Reverted back to some older code

author: Tyge Løvset <[email protected]> 2022-05-24 03:37:57 +0200
committer: Tyge Løvset <[email protected]> 2022-05-24 03:37:57 +0200
commit: 99bfc38c2517f1ee20db3d9553be177ae6c960c6 (patch)
tree: 21b542345af86b291cb09f8e3437c344ad80dc0e /include/stc/utf8.h
parent: c7b940f721a17335b700cea4b017f207cdf4e07c (diff)

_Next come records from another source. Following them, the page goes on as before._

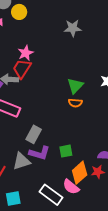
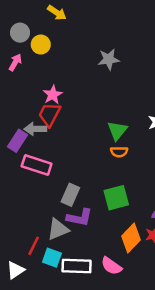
green square: (66, 151) -> (116, 198), moved, size x1.5
pink semicircle: (71, 187) -> (111, 266), moved
white rectangle: (51, 195) -> (77, 266), moved, turned -30
cyan square: (13, 198) -> (52, 258), moved, turned 35

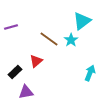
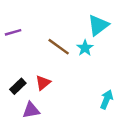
red triangle: (36, 61) -> (43, 83), moved
cyan arrow: (90, 73) -> (107, 99), moved

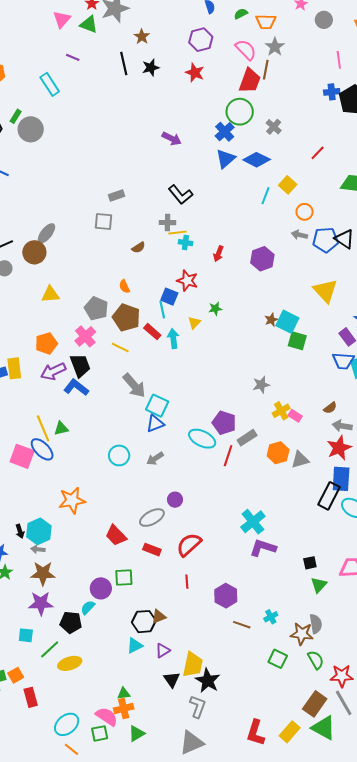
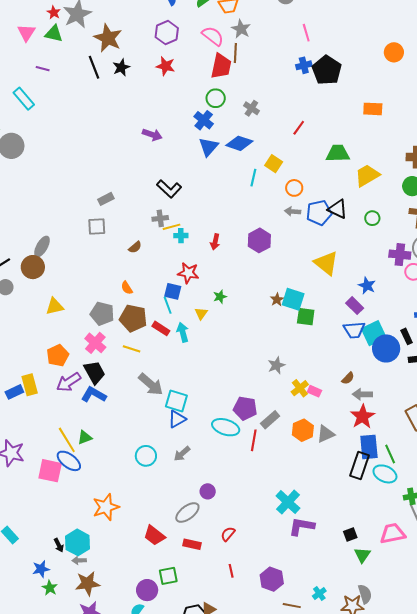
brown star: (142, 37) -> (108, 38), size x1.8
green circle: (240, 112) -> (216, 98), size x0.7
red semicircle: (189, 545) -> (228, 534), size x0.6

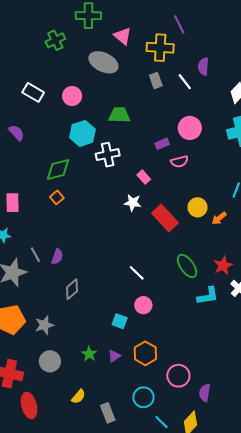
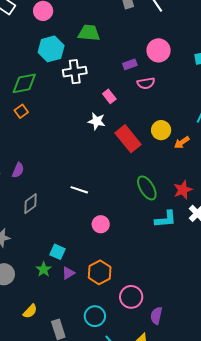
white line: (137, 273) -> (79, 190), moved, turned -30
cyan square: (120, 321) -> (58, 252), moved

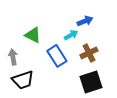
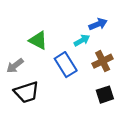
gray arrow: (13, 57) -> (15, 66), turned -119
black square: (91, 82) -> (105, 95), size x0.7

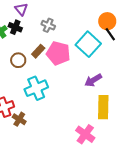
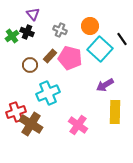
orange circle: (107, 21) -> (90, 26), moved
brown cross: (19, 119) -> (31, 124), size x1.6
pink cross: (85, 134) -> (78, 125), moved

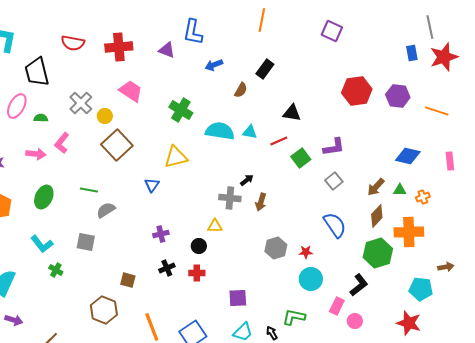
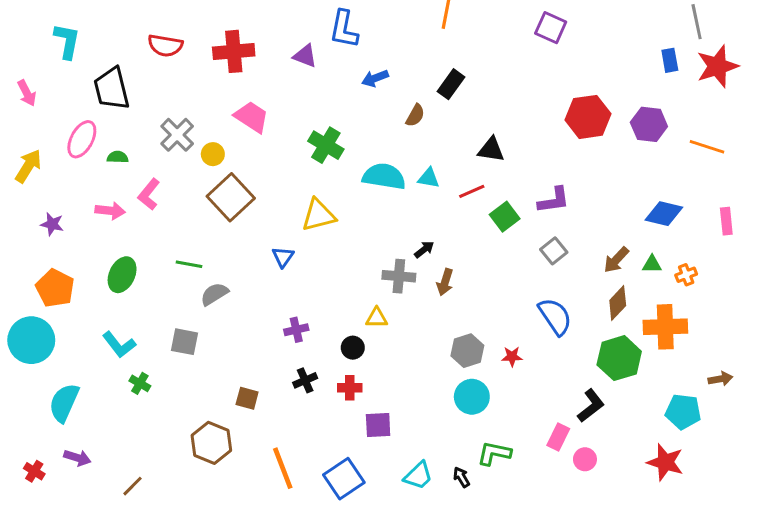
cyan circle: (311, 279) -> (472, 397), moved
purple square: (238, 298) -> (378, 425), moved

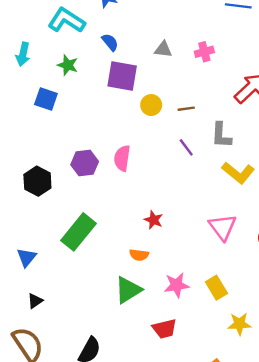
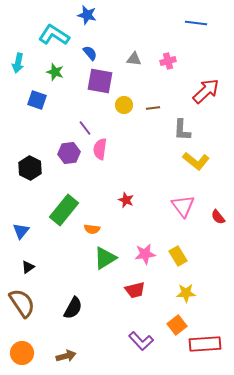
purple line: (186, 147) -> (85, 128), moved
orange semicircle: (139, 255) -> (92, 229), moved
yellow star: (239, 324) -> (186, 293), moved

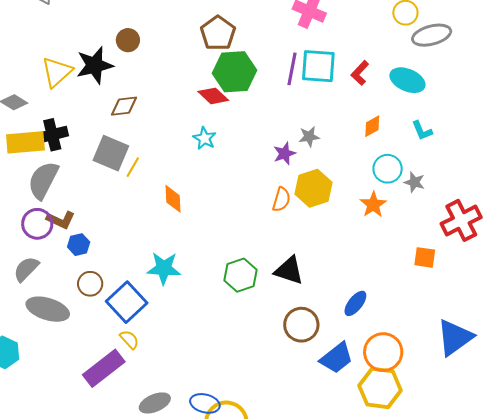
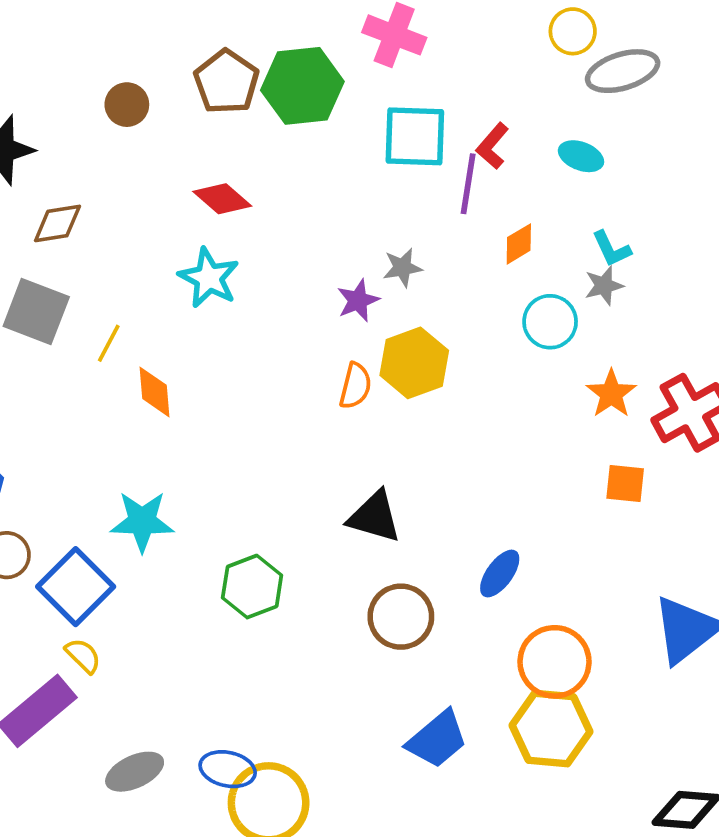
brown circle: (128, 40) -> (127, 105), moved
purple line: (292, 69) -> (468, 184), moved
green hexagon: (235, 72) -> (302, 86), moved
cyan ellipse: (407, 80) -> (581, 156), size x0.7
cyan star: (205, 138) -> (209, 278), size x1.4
yellow line: (133, 167) -> (109, 343), moved
gray star: (414, 182) -> (604, 286), moved, turned -30
orange star: (373, 205) -> (611, 394), moved
green hexagon: (240, 275) -> (252, 587), moved
blue trapezoid: (337, 358) -> (437, 739), moved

download: STC-modified-99bfc38c2517f1ee20db3d9553be177ae6c960c6.tar.gz
STC-modified-99bfc38c2517f1ee20db3d9553be177ae6c960c6.zip
1 files changed, 64 insertions, 65 deletions
diff --git a/include/stc/utf8.h b/include/stc/utf8.h
index 50fbefc7..eb84d759 100644
--- a/include/stc/utf8.h
+++ b/include/stc/utf8.h
@@ -26,34 +26,66 @@ int main()
 #include "ccommon.h"
 #include <ctype.h>
 
-/* number of codepoints in the utf8 string s, or SIZE_MAX if invalid utf8: */
 enum { UTF8_OK = 0, UTF8_ERROR = 4 };
 typedef struct { uint32_t state, codep, size; } utf8_decode_t;
 
-/* decode next utf8 codepoint. */
-STC_API size_t          utf8_encode(char *out, uint32_t c);
-STC_API uint32_t        utf8_decode(utf8_decode_t *d, const uint8_t b);
-STC_API const uint8_t*  utf8_next(utf8_decode_t *d, const uint8_t* u);
-STC_API size_t          utf8_size(const char *s);
-STC_API size_t          utf8_size_n(const char *s, size_t n);
-STC_API const char*     utf8_at(const char *s, size_t index);
+/* encode/decode next utf8 codepoint. */
+STC_API unsigned utf8_encode(char *out, uint32_t c);
+STC_API uint32_t utf8_decode(utf8_decode_t *d, const uint8_t b);
 
-STC_INLINE size_t utf8_pos(const char* s, size_t index) 
-    { return utf8_at(s, index) - s; }
+/* number of codepoints in the utf8 string s */
+STC_INLINE size_t utf8_size(const char *s) {
+    size_t size = 0;
+    while (*s) size += (*s++ & 0xC0) != 0x80;
+    return size;
+}
 
-STC_INLINE bool utf8_valid(const char* s)
-    { return utf8_size(s) != SIZE_MAX; }
+STC_INLINE size_t utf8_size_n(const char *s, size_t n) {
+    size_t size = 0;
+    while ((n-- != 0) & (*s != 0))
+        size += (*s++ & 0xC0) != 0x80;
+    return size;
+}
+
+STC_INLINE const char* utf8_at(const char *s, size_t index) {
+    for (; (index > 0) & (*s != 0); ++s)
+        index -= (s[1] & 0xC0) != 0x80;
+    return s;
+}
+
+STC_INLINE const char* utf8_next(const char* s)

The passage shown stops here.